Il s’avère que tout le monde devrait s’en soucier.
Cet ADN satellite évolue rapidement. Vraiment rapide. Même deux espèces étroitement apparentées – séparées par seulement 250 00 ans dans cette étude – portent des versions très différentes.
Chaque espèce construit sa propre machinerie interne. Une machine optimisée pour traiter son propre bégaiement répétitif.
Ajoutez l’ADN d’une espèce différente. La machine se bloque.
Imaginez une usine calibrée pour les vis à gauche. Soudain, quelqu’un jette les droitiers. La chaîne de montage s’arrête.
“Même chez les espèces pures, ces gros gènes constituent un défi”, note Yamashita. La cellule travaille dur pour gérer la complexité. “Mais cette espèce a développé une façon de s’en sortir.”
Briser ce mécanisme d’adaptation en mélangeant la génétique ? Le système tombe en panne.
Pourquoi le mâle perd en premier
Ceci explique la règle la plus ancienne en matière de spéciation. Le sexe hétérogamétique – les mâles chez les humains et les mouches avec leurs chromosomes XY – devient stérile en premier. Les femelles (XX) restent fertiles beaucoup plus longtemps.
Le chromosome Y est volatile. Plein de ces séquences répétitives évoluant rapidement. C’est une poudrière pour l’incompatibilité.
Quand deux espèces s’éloignent. Leurs chromosomes Y dérivent plus rapidement. Leurs outils de traitement cellulaire divergent.
Les mélanger à nouveau ? Catastrophe pour les mâles.
Les mouches des fruits constituent des sujets de test parfaits pour cela. Ils se reproduisent rapidement. Nous pouvons voir les résultats rapidement.
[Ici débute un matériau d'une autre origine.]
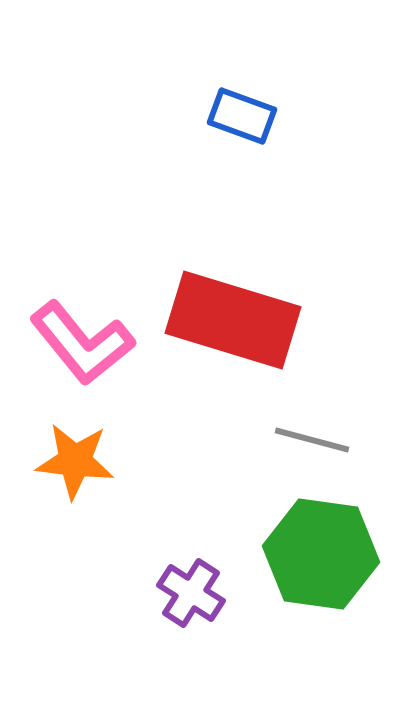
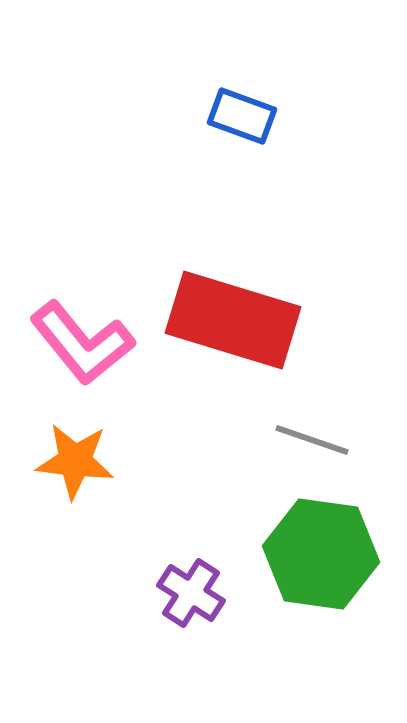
gray line: rotated 4 degrees clockwise
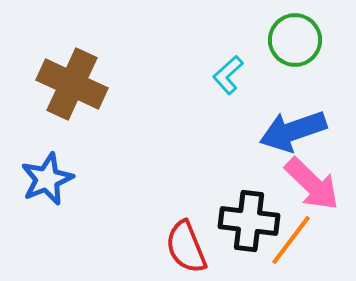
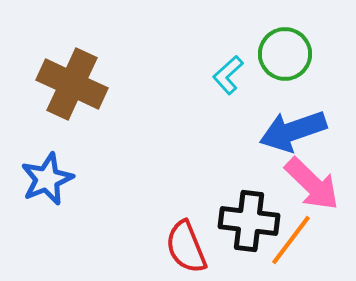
green circle: moved 10 px left, 14 px down
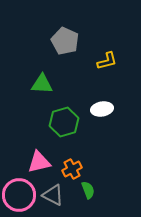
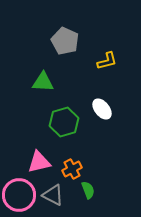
green triangle: moved 1 px right, 2 px up
white ellipse: rotated 60 degrees clockwise
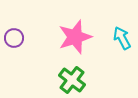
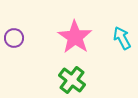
pink star: rotated 20 degrees counterclockwise
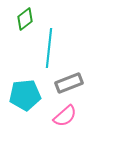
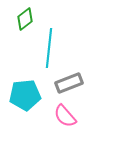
pink semicircle: rotated 90 degrees clockwise
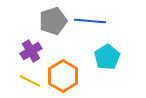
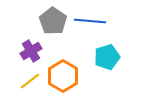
gray pentagon: rotated 20 degrees counterclockwise
cyan pentagon: rotated 15 degrees clockwise
yellow line: rotated 65 degrees counterclockwise
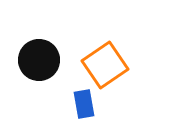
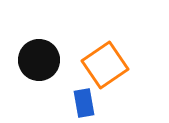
blue rectangle: moved 1 px up
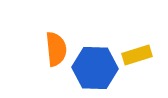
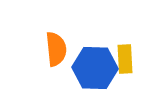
yellow rectangle: moved 12 px left, 4 px down; rotated 76 degrees counterclockwise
Cette scission particulière s’est produite relativement récemment en termes d’évolution. Les scientifiques peuvent observer le début de l’isolement reproductif en temps réel.
Plus que de la simple biologie de la mouche
Serait-ce nous ?
Peut être. Les chromosomes Y humains sont également pleins de changements et de répétitions rapides. Des échecs similaires pourraient se produire.
Plus concrètement. Les humains ont aussi des gènes géants. Des gènes qui s’étendent sur des millions de paires de bases. Gènes liés à la dystrophie musculaire et aux troubles neurologiques.
Ils sont difficiles à traiter. Tout comme les gènes du sperme de la mouche.
Les astuces informatiques utilisées ici ? Ils pourraient également aider à résoudre ces mystères médicaux. Si nous savons pourquoi le traitement échoue. Nous pourrions trouver comment résoudre ce problème.
Yamashita veut comprendre pourquoi les espèces se divisent. Pourquoi la vie divise. C’est un objectif vaste. Poussé par cet échec technique étroit.
Une seule étape d’épissage cassée. Transformer le potentiel en impasse.